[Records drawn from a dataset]
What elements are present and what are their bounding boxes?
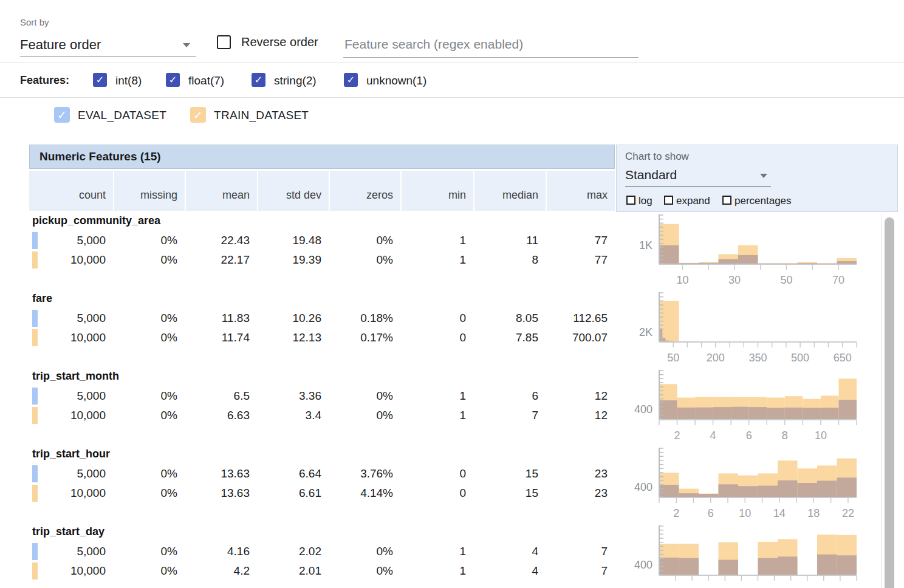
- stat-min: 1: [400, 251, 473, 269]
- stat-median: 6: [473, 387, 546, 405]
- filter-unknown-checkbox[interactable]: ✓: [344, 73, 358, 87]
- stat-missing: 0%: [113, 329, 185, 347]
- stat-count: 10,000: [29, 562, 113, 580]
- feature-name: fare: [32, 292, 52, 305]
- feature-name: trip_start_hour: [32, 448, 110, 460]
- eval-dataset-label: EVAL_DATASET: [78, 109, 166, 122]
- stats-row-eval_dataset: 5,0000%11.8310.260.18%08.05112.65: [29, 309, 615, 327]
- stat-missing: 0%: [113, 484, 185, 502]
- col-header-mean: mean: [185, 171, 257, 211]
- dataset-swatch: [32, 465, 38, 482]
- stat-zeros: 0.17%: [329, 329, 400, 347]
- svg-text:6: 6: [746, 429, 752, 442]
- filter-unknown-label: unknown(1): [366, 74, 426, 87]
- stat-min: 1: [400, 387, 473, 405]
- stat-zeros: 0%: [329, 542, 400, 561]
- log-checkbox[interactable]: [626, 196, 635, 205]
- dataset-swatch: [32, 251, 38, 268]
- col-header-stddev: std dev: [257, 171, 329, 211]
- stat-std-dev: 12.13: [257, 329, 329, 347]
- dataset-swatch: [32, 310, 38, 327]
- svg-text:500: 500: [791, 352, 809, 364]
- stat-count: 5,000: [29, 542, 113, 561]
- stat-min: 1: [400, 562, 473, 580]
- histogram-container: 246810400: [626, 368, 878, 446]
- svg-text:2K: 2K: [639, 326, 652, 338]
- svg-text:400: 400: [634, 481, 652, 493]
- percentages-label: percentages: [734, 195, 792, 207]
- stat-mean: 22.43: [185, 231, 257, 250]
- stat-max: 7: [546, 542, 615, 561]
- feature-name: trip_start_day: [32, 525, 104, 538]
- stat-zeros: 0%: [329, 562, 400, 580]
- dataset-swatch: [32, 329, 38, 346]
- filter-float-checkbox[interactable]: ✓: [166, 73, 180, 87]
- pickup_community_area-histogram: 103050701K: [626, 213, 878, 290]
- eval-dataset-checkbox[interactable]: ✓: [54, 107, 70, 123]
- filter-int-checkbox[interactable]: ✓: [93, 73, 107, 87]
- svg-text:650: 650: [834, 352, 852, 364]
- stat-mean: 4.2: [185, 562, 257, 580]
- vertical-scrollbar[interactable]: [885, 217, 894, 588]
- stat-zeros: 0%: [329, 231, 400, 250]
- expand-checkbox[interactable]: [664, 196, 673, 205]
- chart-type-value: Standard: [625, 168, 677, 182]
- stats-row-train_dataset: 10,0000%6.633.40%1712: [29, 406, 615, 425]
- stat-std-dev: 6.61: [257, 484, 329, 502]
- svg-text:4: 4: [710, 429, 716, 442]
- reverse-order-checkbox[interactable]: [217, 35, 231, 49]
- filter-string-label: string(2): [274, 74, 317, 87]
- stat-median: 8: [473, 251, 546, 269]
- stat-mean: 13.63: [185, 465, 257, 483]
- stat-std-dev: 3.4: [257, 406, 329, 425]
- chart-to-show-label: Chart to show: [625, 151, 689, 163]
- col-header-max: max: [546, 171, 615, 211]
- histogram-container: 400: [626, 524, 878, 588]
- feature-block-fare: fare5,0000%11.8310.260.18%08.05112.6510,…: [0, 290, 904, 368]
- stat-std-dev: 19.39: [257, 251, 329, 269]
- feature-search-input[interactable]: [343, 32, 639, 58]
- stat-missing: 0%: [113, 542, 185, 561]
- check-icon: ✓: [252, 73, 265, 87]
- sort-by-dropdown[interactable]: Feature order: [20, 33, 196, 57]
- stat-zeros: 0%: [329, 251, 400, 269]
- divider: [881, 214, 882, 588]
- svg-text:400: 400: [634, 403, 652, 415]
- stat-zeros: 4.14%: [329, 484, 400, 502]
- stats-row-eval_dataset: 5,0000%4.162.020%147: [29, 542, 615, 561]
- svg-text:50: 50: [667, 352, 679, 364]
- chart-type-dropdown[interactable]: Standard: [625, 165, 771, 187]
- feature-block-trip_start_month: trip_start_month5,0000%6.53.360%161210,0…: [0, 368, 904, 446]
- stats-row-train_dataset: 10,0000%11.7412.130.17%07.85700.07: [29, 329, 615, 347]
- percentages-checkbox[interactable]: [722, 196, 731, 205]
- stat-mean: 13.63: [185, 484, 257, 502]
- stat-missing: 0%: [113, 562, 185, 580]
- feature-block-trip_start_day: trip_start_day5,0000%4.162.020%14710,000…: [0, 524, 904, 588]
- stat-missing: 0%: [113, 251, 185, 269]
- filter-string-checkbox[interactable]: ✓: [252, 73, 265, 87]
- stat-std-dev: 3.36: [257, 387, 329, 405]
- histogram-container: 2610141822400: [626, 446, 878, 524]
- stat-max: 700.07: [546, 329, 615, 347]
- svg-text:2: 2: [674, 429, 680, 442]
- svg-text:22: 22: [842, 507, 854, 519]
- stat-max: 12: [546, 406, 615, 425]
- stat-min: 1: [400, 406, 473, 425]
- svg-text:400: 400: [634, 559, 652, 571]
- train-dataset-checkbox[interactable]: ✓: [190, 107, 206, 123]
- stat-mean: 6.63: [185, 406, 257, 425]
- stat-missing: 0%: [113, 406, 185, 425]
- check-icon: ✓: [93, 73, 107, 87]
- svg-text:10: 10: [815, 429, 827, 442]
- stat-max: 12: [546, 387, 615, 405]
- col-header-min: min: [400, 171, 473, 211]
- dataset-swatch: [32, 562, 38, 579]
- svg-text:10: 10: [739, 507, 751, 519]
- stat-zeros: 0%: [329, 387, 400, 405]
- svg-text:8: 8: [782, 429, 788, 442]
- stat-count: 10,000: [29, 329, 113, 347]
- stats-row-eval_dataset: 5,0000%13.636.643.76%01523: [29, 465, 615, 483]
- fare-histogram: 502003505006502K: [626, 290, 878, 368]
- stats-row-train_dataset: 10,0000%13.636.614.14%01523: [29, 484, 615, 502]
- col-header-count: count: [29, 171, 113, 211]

==

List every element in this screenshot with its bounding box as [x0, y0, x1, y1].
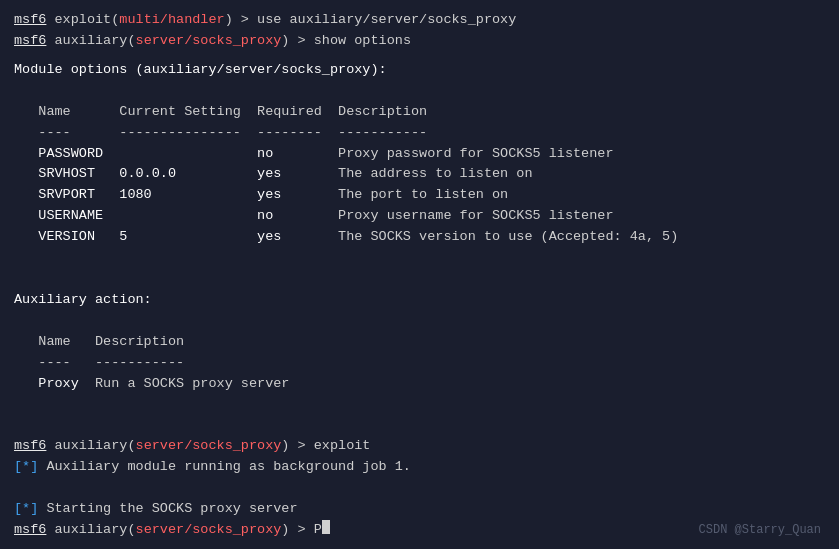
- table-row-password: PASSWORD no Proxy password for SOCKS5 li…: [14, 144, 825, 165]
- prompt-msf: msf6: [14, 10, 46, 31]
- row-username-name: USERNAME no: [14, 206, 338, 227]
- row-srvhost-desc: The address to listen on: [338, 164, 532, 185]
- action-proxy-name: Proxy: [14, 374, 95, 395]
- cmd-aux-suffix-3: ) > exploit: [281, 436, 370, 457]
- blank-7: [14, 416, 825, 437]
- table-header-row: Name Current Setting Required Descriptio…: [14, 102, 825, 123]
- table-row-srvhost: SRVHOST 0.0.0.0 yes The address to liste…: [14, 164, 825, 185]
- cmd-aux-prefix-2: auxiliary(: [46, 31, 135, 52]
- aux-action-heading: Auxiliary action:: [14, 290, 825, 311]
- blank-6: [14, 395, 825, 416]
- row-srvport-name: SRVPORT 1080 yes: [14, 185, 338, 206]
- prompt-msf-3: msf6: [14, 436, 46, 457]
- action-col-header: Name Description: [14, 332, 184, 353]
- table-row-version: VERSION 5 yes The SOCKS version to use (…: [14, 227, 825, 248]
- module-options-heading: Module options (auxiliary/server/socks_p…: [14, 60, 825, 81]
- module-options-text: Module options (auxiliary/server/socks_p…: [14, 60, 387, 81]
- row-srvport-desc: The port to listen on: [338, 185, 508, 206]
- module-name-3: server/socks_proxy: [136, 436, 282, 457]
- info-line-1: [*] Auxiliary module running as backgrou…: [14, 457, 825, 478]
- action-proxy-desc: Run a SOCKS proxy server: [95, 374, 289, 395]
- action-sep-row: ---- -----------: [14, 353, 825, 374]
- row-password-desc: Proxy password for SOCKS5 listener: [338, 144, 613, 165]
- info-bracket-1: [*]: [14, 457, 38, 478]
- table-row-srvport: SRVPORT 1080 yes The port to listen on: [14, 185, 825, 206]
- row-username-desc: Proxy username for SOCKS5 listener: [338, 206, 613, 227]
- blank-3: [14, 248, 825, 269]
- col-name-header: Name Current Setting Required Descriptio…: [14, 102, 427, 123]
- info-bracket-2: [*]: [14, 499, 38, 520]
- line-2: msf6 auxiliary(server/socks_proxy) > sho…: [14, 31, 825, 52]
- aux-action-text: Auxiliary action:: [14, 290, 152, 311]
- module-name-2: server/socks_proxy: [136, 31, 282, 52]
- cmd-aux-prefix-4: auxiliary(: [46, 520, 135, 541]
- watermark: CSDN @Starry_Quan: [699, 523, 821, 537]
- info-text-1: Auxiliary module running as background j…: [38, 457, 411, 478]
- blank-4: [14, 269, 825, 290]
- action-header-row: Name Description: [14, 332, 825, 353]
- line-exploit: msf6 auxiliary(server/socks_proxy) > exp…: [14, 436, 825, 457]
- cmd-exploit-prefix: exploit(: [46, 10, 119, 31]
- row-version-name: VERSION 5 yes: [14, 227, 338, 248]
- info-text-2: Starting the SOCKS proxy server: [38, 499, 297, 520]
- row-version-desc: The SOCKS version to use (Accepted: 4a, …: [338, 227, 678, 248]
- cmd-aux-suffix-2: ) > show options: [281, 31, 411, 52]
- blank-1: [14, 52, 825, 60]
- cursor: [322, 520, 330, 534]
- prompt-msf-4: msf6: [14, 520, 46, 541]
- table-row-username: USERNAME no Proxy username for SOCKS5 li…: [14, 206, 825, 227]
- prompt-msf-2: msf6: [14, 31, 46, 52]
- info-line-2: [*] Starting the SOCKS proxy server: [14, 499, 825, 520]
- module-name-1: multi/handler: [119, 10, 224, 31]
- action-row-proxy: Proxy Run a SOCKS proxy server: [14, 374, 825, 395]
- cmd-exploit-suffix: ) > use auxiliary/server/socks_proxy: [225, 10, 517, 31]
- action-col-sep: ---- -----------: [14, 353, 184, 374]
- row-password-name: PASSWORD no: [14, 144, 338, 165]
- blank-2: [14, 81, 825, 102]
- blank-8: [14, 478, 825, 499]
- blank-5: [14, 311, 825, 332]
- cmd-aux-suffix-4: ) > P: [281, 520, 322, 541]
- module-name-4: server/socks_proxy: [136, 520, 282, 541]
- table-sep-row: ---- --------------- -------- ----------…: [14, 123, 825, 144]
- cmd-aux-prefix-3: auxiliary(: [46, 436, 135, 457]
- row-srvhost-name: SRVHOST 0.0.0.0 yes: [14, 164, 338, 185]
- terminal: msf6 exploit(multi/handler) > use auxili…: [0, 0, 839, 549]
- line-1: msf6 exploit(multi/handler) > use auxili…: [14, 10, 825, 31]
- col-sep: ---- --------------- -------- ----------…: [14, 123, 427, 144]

--

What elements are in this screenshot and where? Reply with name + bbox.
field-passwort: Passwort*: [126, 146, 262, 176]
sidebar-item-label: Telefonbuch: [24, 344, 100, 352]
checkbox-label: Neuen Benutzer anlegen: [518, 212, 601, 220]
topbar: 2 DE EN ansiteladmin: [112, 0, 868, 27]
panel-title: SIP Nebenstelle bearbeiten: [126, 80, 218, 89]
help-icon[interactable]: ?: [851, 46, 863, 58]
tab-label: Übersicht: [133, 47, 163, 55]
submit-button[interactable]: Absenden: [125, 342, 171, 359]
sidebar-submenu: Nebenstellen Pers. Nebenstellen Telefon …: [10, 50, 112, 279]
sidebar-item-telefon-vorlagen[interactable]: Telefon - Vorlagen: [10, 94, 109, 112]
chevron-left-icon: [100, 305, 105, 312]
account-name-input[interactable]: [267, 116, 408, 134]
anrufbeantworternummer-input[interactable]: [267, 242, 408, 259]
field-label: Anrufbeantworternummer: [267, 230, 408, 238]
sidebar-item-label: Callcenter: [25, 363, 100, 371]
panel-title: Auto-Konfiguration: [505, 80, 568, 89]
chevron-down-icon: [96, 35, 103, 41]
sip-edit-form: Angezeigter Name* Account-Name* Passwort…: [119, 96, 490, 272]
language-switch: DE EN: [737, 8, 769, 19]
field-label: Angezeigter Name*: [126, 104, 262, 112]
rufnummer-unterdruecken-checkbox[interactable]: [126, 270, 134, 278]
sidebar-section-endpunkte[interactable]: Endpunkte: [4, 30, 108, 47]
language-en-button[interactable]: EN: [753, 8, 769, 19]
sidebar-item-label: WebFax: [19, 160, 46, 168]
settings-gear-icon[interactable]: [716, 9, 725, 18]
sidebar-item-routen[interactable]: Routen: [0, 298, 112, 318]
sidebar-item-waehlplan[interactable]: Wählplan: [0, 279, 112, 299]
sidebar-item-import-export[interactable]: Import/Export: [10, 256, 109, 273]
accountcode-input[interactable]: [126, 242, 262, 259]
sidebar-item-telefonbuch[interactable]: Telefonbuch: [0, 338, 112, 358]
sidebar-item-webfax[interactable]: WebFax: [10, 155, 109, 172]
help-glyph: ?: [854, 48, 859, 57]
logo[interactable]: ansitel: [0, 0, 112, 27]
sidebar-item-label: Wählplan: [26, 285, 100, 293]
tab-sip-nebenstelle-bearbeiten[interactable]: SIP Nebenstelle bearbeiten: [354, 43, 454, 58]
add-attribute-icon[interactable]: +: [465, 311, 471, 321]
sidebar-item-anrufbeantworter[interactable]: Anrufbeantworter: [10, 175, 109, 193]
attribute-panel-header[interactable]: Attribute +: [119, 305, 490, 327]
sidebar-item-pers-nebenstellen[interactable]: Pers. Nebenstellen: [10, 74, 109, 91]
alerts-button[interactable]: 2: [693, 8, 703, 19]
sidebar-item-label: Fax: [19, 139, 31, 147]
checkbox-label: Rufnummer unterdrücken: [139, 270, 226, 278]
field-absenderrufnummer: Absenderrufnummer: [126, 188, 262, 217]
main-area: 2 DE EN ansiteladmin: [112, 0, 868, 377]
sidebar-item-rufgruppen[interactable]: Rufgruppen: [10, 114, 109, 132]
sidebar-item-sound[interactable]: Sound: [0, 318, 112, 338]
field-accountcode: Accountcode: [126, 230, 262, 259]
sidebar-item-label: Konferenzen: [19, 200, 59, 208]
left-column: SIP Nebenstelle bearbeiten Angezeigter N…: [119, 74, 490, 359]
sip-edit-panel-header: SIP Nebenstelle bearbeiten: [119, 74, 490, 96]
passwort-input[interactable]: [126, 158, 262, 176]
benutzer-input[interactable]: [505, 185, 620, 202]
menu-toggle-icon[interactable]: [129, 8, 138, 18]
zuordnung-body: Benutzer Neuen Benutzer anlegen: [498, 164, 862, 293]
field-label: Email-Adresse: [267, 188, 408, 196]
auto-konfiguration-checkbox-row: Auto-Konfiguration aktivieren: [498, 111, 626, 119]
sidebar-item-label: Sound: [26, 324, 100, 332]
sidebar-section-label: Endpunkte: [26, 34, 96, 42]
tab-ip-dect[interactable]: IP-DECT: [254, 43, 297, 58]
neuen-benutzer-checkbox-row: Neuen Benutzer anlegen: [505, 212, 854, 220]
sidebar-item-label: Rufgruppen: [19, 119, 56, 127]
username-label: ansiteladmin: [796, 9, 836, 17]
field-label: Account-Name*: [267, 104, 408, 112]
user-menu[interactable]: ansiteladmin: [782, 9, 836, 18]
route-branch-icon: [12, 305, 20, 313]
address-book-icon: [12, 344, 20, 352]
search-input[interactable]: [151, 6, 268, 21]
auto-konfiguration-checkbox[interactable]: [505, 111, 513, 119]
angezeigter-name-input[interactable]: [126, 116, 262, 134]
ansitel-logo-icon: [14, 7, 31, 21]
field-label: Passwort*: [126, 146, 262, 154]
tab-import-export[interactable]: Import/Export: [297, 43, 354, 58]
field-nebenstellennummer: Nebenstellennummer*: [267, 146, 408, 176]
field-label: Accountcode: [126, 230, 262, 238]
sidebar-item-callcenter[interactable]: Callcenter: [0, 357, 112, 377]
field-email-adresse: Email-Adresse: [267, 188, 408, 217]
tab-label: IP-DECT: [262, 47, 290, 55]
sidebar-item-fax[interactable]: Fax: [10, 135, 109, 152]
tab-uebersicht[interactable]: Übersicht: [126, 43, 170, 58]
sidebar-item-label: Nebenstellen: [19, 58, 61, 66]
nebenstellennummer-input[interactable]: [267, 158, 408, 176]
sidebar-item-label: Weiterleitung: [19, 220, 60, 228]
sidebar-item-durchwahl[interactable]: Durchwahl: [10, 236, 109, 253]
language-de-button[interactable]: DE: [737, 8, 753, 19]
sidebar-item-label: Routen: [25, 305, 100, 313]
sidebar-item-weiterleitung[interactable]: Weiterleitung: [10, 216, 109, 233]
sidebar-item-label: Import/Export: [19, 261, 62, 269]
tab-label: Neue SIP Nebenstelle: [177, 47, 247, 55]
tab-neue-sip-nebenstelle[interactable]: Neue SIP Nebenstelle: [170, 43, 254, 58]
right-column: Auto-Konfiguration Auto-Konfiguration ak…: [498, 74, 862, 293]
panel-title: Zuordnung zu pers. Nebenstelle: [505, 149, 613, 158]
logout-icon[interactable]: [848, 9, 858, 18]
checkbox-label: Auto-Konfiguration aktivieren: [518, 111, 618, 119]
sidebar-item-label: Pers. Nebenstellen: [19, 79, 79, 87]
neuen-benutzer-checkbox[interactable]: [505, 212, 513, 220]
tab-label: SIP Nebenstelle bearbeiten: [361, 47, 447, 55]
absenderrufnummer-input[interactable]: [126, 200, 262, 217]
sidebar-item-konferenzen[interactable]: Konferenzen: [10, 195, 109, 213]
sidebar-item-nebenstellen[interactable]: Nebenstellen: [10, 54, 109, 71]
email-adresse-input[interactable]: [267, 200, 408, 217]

### [Exercise directions]
The answer must be every line from the records above that contains the word "password", copied out.

### [Exercise output]
- table-row-password: PASSWORD no Proxy password for SOCKS5 li…: [14, 144, 825, 165]
- row-password-desc: Proxy password for SOCKS5 listener: [338, 144, 613, 165]
- row-password-name: PASSWORD no: [14, 144, 338, 165]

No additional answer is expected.